__Collected data entries__.
————————
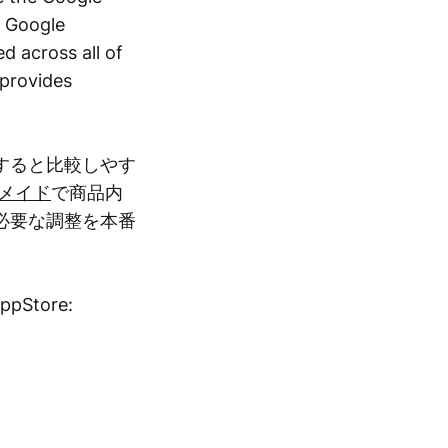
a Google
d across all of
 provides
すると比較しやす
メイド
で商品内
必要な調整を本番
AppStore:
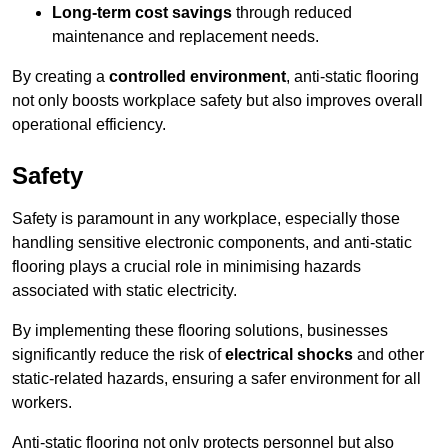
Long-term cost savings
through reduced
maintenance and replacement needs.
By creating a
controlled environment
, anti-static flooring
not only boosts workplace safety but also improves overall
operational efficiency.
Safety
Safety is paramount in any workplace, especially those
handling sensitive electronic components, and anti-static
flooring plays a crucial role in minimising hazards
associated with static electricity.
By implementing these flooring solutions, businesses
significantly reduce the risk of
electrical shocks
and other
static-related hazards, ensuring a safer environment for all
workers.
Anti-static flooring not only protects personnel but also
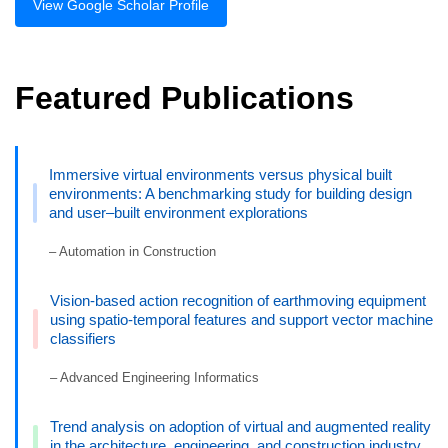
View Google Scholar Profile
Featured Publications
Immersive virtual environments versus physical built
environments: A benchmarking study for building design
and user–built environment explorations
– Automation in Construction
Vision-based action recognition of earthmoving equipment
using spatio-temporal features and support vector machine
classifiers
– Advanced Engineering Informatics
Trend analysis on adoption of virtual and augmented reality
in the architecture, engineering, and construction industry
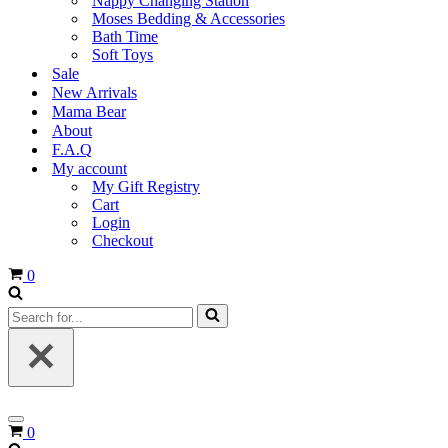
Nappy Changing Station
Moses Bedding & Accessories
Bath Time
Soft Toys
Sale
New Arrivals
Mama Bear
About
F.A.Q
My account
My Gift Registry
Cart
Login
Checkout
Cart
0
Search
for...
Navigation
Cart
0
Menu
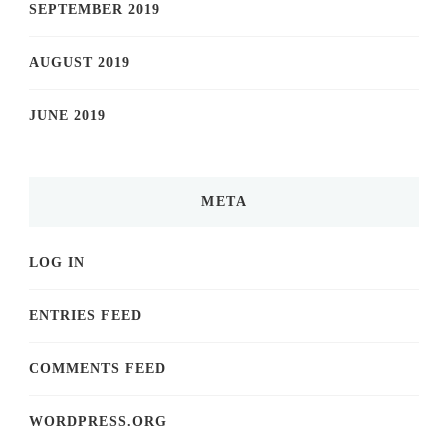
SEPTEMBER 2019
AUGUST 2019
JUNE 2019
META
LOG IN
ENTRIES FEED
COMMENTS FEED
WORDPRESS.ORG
————————
__ACTIVITY__. With the pictures left out, output the lines from the one containing "classifiers" through the last line of the records above, exactly as they are.

__SOLUTION FOR THIS EXERCISE__.
classifiers
– Advanced Engineering Informatics
Trend analysis on adoption of virtual and augmented reality
in the architecture, engineering, and construction industry
Nappy Changing Station
Moses Bedding & Accessories
Bath Time
Soft Toys
Sale
New Arrivals
Mama Bear
About
F.A.Q
My account
My Gift Registry
Cart
Login
Checkout
Cart
0
Search
for...
Navigation
Cart
0
Menu
SEPTEMBER 2019
AUGUST 2019
JUNE 2019
META
LOG IN
ENTRIES FEED
COMMENTS FEED
WORDPRESS.ORG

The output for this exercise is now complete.